### Problem
Please print the entries below exactly, from the line with "short story" through the line with "writing—like grammar and punctuation", including both of those lines and leaving out all others.

### Records for this exercise

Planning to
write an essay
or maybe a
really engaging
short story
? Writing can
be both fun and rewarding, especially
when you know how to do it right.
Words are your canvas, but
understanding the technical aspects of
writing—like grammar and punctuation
* * *
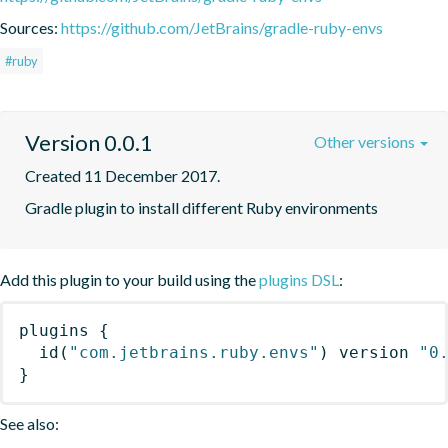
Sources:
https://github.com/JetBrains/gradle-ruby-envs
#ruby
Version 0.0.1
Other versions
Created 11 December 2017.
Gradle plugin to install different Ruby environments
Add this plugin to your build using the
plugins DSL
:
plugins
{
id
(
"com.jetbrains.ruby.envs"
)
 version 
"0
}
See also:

### Result of the task
short story
? Writing can
be both fun and rewarding, especially
when you know how to do it right.
Words are your canvas, but
understanding the technical aspects of
writing—like grammar and punctuation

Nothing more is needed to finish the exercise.